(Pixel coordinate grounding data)
++++++++++++++++++++

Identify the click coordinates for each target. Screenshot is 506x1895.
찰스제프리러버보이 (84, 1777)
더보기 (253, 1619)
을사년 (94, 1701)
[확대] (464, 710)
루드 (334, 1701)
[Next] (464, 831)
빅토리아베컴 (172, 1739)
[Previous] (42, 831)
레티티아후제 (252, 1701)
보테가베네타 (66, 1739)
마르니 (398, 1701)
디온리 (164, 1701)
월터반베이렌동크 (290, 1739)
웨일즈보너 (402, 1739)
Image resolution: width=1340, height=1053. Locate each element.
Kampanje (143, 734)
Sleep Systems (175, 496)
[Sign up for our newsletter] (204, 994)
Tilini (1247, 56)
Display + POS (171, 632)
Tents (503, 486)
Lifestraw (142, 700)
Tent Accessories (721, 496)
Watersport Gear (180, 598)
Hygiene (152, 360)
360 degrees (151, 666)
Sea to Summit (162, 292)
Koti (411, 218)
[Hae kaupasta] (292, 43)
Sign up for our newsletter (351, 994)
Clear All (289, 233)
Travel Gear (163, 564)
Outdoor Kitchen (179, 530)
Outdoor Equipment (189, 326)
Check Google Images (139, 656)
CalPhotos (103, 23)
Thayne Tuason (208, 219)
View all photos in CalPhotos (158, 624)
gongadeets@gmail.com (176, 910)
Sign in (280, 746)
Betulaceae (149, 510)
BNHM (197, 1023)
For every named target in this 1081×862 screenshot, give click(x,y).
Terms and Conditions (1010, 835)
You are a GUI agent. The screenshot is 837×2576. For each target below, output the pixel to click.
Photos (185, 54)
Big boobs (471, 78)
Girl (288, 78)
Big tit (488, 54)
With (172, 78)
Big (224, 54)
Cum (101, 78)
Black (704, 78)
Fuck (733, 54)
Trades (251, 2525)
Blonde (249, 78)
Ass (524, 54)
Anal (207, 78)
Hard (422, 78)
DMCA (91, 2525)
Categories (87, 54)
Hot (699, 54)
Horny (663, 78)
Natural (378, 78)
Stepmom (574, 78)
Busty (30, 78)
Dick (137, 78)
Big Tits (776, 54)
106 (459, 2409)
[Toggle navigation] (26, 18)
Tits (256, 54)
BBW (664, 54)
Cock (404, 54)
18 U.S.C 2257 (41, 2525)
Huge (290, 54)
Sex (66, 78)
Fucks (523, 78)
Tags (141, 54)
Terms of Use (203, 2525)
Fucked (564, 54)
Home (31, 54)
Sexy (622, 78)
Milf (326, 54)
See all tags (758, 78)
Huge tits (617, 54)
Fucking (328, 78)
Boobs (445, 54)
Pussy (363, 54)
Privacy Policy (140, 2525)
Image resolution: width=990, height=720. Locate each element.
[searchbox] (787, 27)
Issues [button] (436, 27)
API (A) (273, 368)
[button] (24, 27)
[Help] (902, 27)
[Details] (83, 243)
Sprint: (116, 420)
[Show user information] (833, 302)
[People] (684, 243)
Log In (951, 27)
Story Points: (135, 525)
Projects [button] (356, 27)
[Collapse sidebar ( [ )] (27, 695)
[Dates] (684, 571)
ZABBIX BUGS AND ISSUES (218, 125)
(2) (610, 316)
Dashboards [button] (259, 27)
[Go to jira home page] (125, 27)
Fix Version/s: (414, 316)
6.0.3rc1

++++++++++++++++++++

PROBLEM DESCRIPTION — An exact copy of every record is what the answer must contain.

RESULT FOR THIS EXERCISE —
Identify the click coordinates for each target. Screenshot is 506x1895.
찰스제프리러버보이 (84, 1777)
더보기 (253, 1619)
을사년 (94, 1701)
[확대] (464, 710)
루드 (334, 1701)
[Next] (464, 831)
빅토리아베컴 (172, 1739)
[Previous] (42, 831)
레티티아후제 (252, 1701)
보테가베네타 (66, 1739)
마르니 (398, 1701)
디온리 (164, 1701)
월터반베이렌동크 (290, 1739)
웨일즈보너 (402, 1739)
Image resolution: width=1340, height=1053. Locate each element.
Kampanje (143, 734)
Sleep Systems (175, 496)
[Sign up for our newsletter] (204, 994)
Tilini (1247, 56)
Display + POS (171, 632)
Tents (503, 486)
Lifestraw (142, 700)
Tent Accessories (721, 496)
Watersport Gear (180, 598)
Hygiene (152, 360)
360 degrees (151, 666)
Sea to Summit (162, 292)
Koti (411, 218)
[Hae kaupasta] (292, 43)
Sign up for our newsletter (351, 994)
Clear All (289, 233)
Travel Gear (163, 564)
Outdoor Kitchen (179, 530)
Outdoor Equipment (189, 326)
Check Google Images (139, 656)
CalPhotos (103, 23)
Thayne Tuason (208, 219)
View all photos in CalPhotos (158, 624)
gongadeets@gmail.com (176, 910)
Sign in (280, 746)
Betulaceae (149, 510)
BNHM (197, 1023)
For every named target in this 1081×862 screenshot, give click(x,y).
Terms and Conditions (1010, 835)
You are a GUI agent. The screenshot is 837×2576. For each target below, output the pixel to click.
Photos (185, 54)
Big boobs (471, 78)
Girl (288, 78)
Big tit (488, 54)
With (172, 78)
Big (224, 54)
Cum (101, 78)
Black (704, 78)
Fuck (733, 54)
Trades (251, 2525)
Blonde (249, 78)
Ass (524, 54)
Anal (207, 78)
Hard (422, 78)
DMCA (91, 2525)
Categories (87, 54)
Hot (699, 54)
Horny (663, 78)
Natural (378, 78)
Stepmom (574, 78)
Busty (30, 78)
Dick (137, 78)
Big Tits (776, 54)
106 (459, 2409)
[Toggle navigation] (26, 18)
Tits (256, 54)
BBW (664, 54)
Cock (404, 54)
18 U.S.C 2257 (41, 2525)
Huge (290, 54)
Sex (66, 78)
Fucks (523, 78)
Tags (141, 54)
Terms of Use (203, 2525)
Fucked (564, 54)
Home (31, 54)
Sexy (622, 78)
Milf (326, 54)
See all tags (758, 78)
Huge tits (617, 54)
Fucking (328, 78)
Boobs (445, 54)
Pussy (363, 54)
Privacy Policy (140, 2525)
Image resolution: width=990, height=720. Locate each element.
[searchbox] (787, 27)
Issues [button] (436, 27)
API (A) (273, 368)
[button] (24, 27)
[Help] (902, 27)
[Details] (83, 243)
Sprint: (116, 420)
[Show user information] (833, 302)
[People] (684, 243)
Log In (951, 27)
Story Points: (135, 525)
Projects [button] (356, 27)
[Collapse sidebar ( [ )] (27, 695)
[Dates] (684, 571)
ZABBIX BUGS AND ISSUES (218, 125)
(2) (610, 316)
Dashboards [button] (259, 27)
[Go to jira home page] (125, 27)
Fix Version/s: (414, 316)
6.0.3rc1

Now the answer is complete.